Stored data entries:

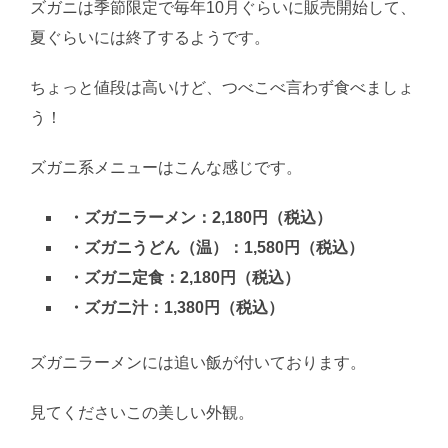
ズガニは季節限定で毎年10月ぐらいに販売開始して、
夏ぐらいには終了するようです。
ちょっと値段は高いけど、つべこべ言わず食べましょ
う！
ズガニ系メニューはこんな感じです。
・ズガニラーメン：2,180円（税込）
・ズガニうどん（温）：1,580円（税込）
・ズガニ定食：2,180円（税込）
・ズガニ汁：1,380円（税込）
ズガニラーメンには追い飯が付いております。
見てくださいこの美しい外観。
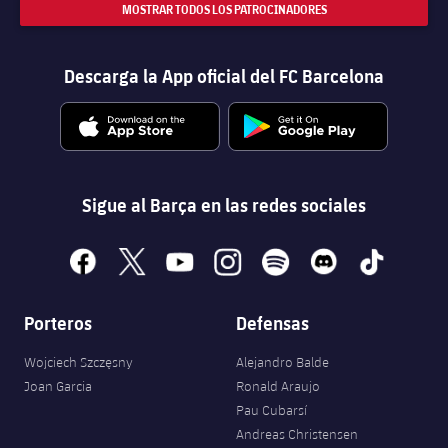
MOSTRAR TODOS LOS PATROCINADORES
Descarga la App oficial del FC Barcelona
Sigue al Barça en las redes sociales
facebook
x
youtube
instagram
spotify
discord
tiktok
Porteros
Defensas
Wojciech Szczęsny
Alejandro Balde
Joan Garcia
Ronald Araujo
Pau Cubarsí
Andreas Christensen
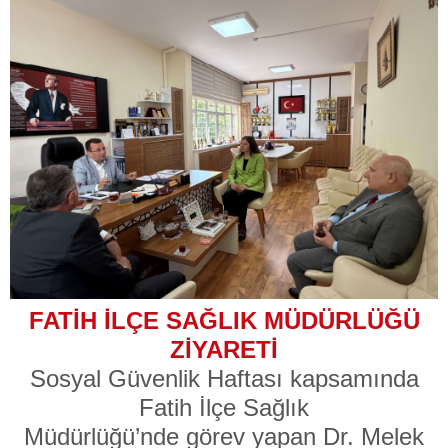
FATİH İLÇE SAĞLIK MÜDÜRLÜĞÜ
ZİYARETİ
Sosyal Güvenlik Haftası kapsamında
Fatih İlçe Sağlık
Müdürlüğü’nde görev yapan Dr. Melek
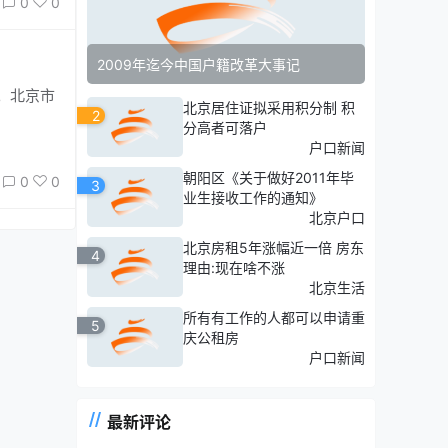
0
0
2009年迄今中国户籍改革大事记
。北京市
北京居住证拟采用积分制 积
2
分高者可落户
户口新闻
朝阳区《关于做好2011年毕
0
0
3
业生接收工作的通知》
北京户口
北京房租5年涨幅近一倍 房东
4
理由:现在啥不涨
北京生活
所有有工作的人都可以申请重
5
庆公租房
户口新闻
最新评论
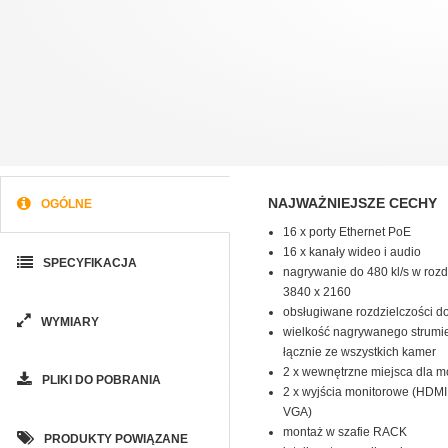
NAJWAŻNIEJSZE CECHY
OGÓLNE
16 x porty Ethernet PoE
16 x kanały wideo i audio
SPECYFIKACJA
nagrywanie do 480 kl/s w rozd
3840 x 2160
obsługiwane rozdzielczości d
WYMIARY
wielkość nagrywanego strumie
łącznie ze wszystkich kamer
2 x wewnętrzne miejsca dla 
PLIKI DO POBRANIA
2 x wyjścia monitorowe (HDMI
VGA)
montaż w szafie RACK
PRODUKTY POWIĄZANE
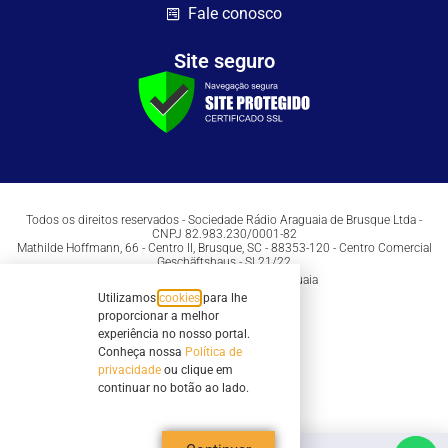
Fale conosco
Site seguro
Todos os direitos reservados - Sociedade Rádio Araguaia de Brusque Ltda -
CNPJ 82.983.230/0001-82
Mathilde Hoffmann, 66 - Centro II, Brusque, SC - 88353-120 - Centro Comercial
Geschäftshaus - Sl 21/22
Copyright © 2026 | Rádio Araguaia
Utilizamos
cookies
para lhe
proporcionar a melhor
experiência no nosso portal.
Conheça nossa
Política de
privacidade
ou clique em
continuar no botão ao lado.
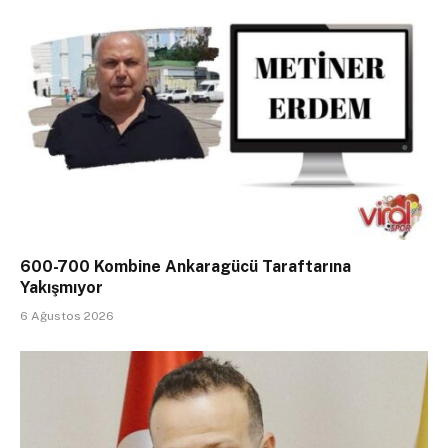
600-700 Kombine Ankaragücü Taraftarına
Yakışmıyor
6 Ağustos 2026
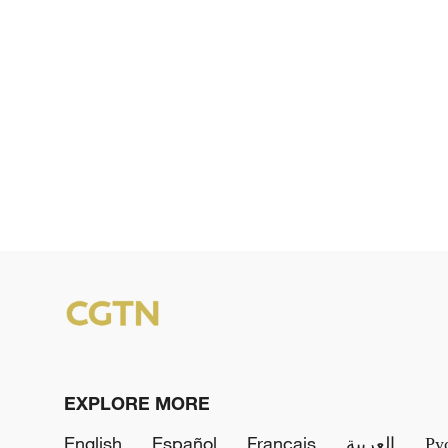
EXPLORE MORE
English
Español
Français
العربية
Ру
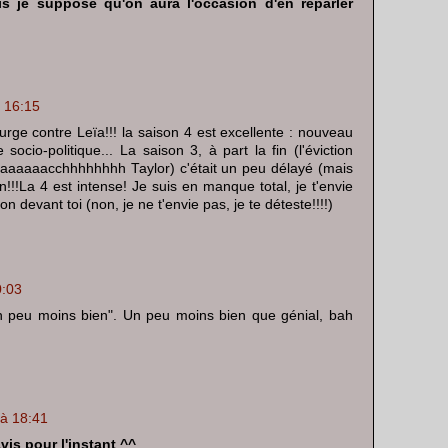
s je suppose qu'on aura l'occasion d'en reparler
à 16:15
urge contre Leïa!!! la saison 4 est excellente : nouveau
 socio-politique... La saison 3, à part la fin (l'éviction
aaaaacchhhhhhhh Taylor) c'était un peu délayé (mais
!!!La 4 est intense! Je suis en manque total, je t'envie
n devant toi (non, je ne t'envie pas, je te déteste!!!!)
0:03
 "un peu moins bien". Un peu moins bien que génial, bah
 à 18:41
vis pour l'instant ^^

• **WHAT YOU NEED TO DO**:
Transcribe exactly, and only, the lines from the line with "600-700 Kombine Ankaragücü Taraftarına" through the last line of the records, inclusive; the pictures do not belong in the copy.

• **WRITTEN REPLY**:
600-700 Kombine Ankaragücü Taraftarına
Yakışmıyor
6 Ağustos 2026
EXPLORE MORE
English
Español
Français
العربية
Ру
s je suppose qu'on aura l'occasion d'en reparler
à 16:15
urge contre Leïa!!! la saison 4 est excellente : nouveau
 socio-politique... La saison 3, à part la fin (l'éviction
aaaaacchhhhhhhh Taylor) c'était un peu délayé (mais
!!!La 4 est intense! Je suis en manque total, je t'envie
n devant toi (non, je ne t'envie pas, je te déteste!!!!)
0:03
 "un peu moins bien". Un peu moins bien que génial, bah
 à 18:41
vis pour l'instant ^^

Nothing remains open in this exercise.